# What you need to do
Count the lines in the data below that include the word "January", then state the total and nothing besides.

==========

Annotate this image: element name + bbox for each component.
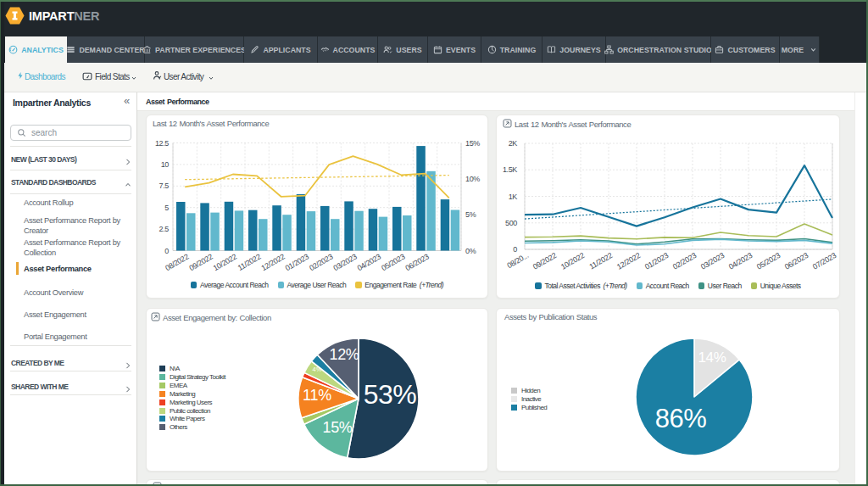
svg-text:10/2022: 10/2022	[559, 251, 586, 271]
svg-text:500: 500	[505, 219, 517, 227]
svg-text:14%: 14%	[698, 349, 726, 366]
svg-text:53%: 53%	[364, 379, 417, 410]
svg-text:01/2023: 01/2023	[643, 251, 670, 271]
svg-text:08/20...: 08/20...	[505, 251, 530, 270]
svg-text:03/2023: 03/2023	[699, 251, 726, 271]
svg-text:12%: 12%	[329, 346, 359, 363]
svg-text:4%: 4%	[313, 366, 322, 373]
svg-text:7.5: 7.5	[159, 182, 170, 190]
svg-text:11/2022: 11/2022	[236, 252, 263, 272]
svg-text:15%: 15%	[465, 139, 480, 148]
svg-text:02/2023: 02/2023	[671, 251, 698, 271]
svg-text:03/2023: 03/2023	[331, 252, 358, 272]
svg-text:05/2023: 05/2023	[755, 251, 782, 271]
svg-text:09/2022: 09/2022	[531, 251, 558, 271]
svg-text:04/2023: 04/2023	[727, 251, 754, 271]
svg-text:09/2022: 09/2022	[187, 252, 214, 272]
svg-text:12/2022: 12/2022	[615, 251, 642, 271]
svg-text:2K: 2K	[509, 139, 518, 148]
svg-text:11%: 11%	[303, 387, 331, 404]
svg-text:10/2022: 10/2022	[212, 252, 238, 272]
svg-text:05/2023: 05/2023	[380, 252, 406, 272]
svg-text:86%: 86%	[655, 404, 707, 433]
svg-text:1.5K: 1.5K	[503, 165, 517, 174]
svg-text:0%: 0%	[465, 247, 476, 255]
svg-text:2.5: 2.5	[159, 225, 170, 233]
svg-text:5%: 5%	[465, 210, 476, 219]
svg-text:04/2023: 04/2023	[356, 252, 382, 272]
svg-text:12.5: 12.5	[155, 139, 169, 148]
svg-text:08/2022: 08/2022	[164, 252, 190, 272]
svg-text:0: 0	[164, 247, 169, 255]
svg-text:06/2023: 06/2023	[403, 252, 430, 272]
svg-text:02/2023: 02/2023	[308, 252, 334, 272]
svg-text:5: 5	[164, 204, 169, 212]
svg-text:06/2023: 06/2023	[783, 251, 810, 271]
svg-text:1K: 1K	[509, 193, 518, 201]
svg-text:15%: 15%	[322, 419, 352, 436]
svg-text:10: 10	[161, 160, 170, 169]
svg-text:01/2023: 01/2023	[284, 252, 310, 272]
svg-text:0: 0	[513, 245, 517, 254]
svg-text:07/2023: 07/2023	[811, 251, 837, 271]
svg-text:12/2022: 12/2022	[259, 252, 286, 272]
svg-text:11/2022: 11/2022	[588, 251, 615, 271]
svg-text:10%: 10%	[465, 175, 480, 183]
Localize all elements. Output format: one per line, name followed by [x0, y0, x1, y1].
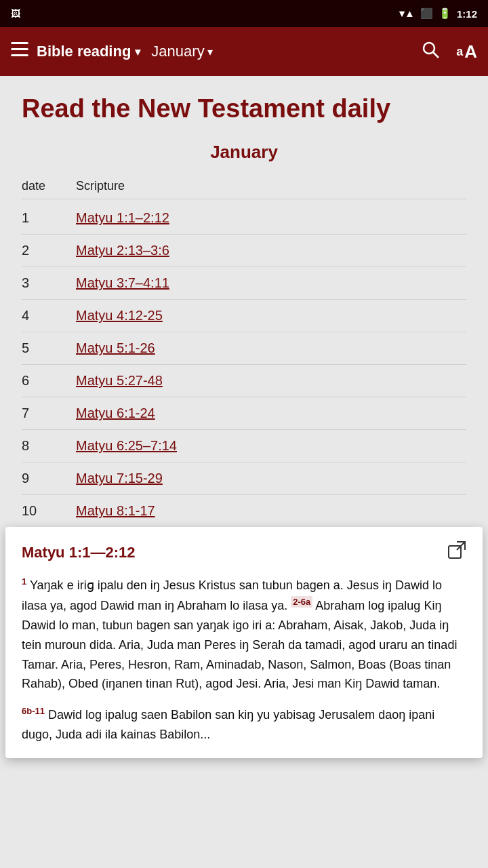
verse-num-1: 1 — [22, 576, 26, 587]
battery-icon: 🔋 — [439, 7, 451, 20]
nav-bar: Bible reading ▾ January ▾ aA — [0, 27, 488, 76]
month-dropdown-arrow: ▾ — [207, 45, 213, 58]
row-scripture-8[interactable]: Matyu 6:25–7:14 — [76, 438, 177, 454]
month-heading: January — [22, 142, 466, 163]
popup-title-row: Matyu 1:1—2:12 — [22, 540, 466, 564]
col-header-scripture: Scripture — [76, 179, 125, 193]
row-day-6: 6 — [22, 373, 76, 389]
search-button[interactable] — [421, 40, 440, 64]
reading-row[interactable]: 10 Matyu 8:1-17 — [22, 495, 466, 527]
row-scripture-1[interactable]: Matyu 1:1–2:12 — [76, 210, 169, 226]
table-header: date Scripture — [22, 174, 466, 199]
reading-row[interactable]: 5 Matyu 5:1-26 — [22, 332, 466, 365]
svg-rect-2 — [11, 54, 28, 56]
row-day-7: 7 — [22, 406, 76, 421]
reading-row[interactable]: 2 Matyu 2:13–3:6 — [22, 235, 466, 267]
status-right: ▾▲ ⬛ 🔋 1:12 — [399, 7, 477, 20]
popup-card: Matyu 1:1—2:12 1 Yaŋak e iriɡ ipalu den … — [5, 527, 483, 757]
reading-row[interactable]: 1 Matyu 1:1–2:12 — [22, 202, 466, 235]
readings-list: 1 Matyu 1:1–2:12 2 Matyu 2:13–3:6 3 Maty… — [22, 202, 466, 527]
font-size-button[interactable]: aA — [456, 41, 477, 62]
verse-ref-2-6a: 2-6a — [291, 596, 312, 608]
bible-reading-label: Bible reading — [37, 43, 131, 60]
bible-reading-dropdown[interactable]: Bible reading ▾ — [37, 43, 140, 60]
photo-icon: 🖼 — [11, 8, 20, 19]
col-header-date: date — [22, 179, 76, 193]
reading-row[interactable]: 7 Matyu 6:1-24 — [22, 397, 466, 430]
wifi-icon: ▾▲ — [399, 7, 415, 20]
row-scripture-5[interactable]: Matyu 5:1-26 — [76, 340, 155, 356]
row-scripture-3[interactable]: Matyu 3:7–4:11 — [76, 275, 169, 291]
verse-ref-6b-11: 6b-11 — [22, 706, 45, 716]
reading-row[interactable]: 4 Matyu 4:12-25 — [22, 300, 466, 332]
menu-button[interactable] — [11, 42, 28, 61]
signal-icon: ⬛ — [420, 7, 433, 20]
row-scripture-4[interactable]: Matyu 4:12-25 — [76, 308, 163, 323]
row-scripture-6[interactable]: Matyu 5:27-48 — [76, 373, 163, 389]
time-display: 1:12 — [457, 8, 477, 20]
row-scripture-2[interactable]: Matyu 2:13–3:6 — [76, 243, 169, 258]
external-link-button[interactable] — [447, 540, 466, 564]
status-left: 🖼 — [11, 8, 20, 19]
row-day-4: 4 — [22, 308, 76, 323]
page-heading: Read the New Testament daily — [22, 92, 466, 125]
row-day-9: 9 — [22, 471, 76, 486]
row-day-5: 5 — [22, 340, 76, 356]
status-bar: 🖼 ▾▲ ⬛ 🔋 1:12 — [0, 0, 488, 27]
row-day-1: 1 — [22, 210, 76, 226]
row-day-8: 8 — [22, 438, 76, 454]
bible-reading-dropdown-arrow: ▾ — [135, 45, 140, 58]
row-day-3: 3 — [22, 275, 76, 291]
month-label: January — [151, 43, 204, 60]
popup-text3: Dawid log ipalug saen Babilon san kiŋ yu… — [22, 708, 434, 741]
svg-rect-0 — [11, 42, 28, 44]
popup-title: Matyu 1:1—2:12 — [22, 544, 136, 561]
svg-point-3 — [424, 43, 434, 54]
row-day-10: 10 — [22, 503, 76, 519]
row-scripture-7[interactable]: Matyu 6:1-24 — [76, 406, 155, 421]
popup-body: 1 Yaŋak e iriɡ ipalu den iŋ Jesus Kristu… — [22, 575, 466, 744]
reading-row[interactable]: 6 Matyu 5:27-48 — [22, 365, 466, 397]
row-scripture-10[interactable]: Matyu 8:1-17 — [76, 503, 155, 519]
row-scripture-9[interactable]: Matyu 7:15-29 — [76, 471, 163, 486]
svg-rect-1 — [11, 48, 28, 50]
reading-row[interactable]: 8 Matyu 6:25–7:14 — [22, 430, 466, 462]
svg-line-4 — [433, 52, 439, 58]
popup-text2: Abraham log ipalug Kiŋ Dawid lo man, tub… — [22, 599, 457, 690]
main-content: Read the New Testament daily January dat… — [0, 76, 488, 527]
row-day-2: 2 — [22, 243, 76, 258]
reading-row[interactable]: 9 Matyu 7:15-29 — [22, 462, 466, 495]
reading-row[interactable]: 3 Matyu 3:7–4:11 — [22, 267, 466, 300]
month-dropdown[interactable]: January ▾ — [151, 43, 212, 60]
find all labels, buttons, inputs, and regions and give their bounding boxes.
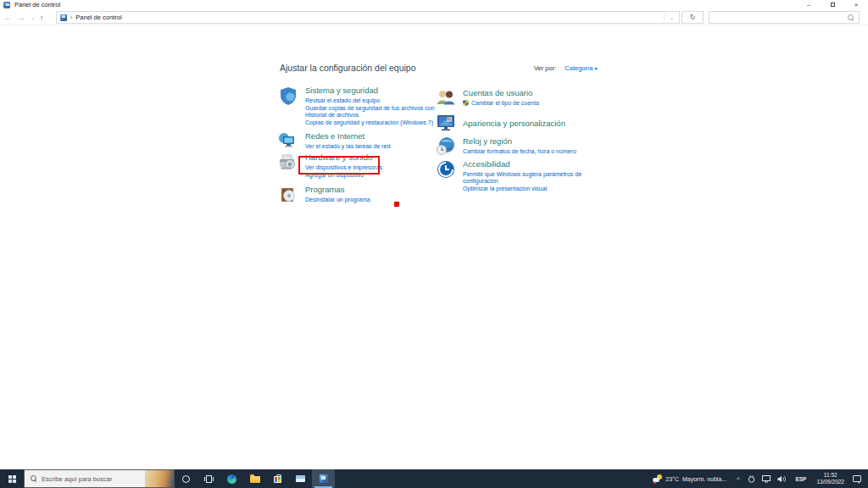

==========

# Reply
5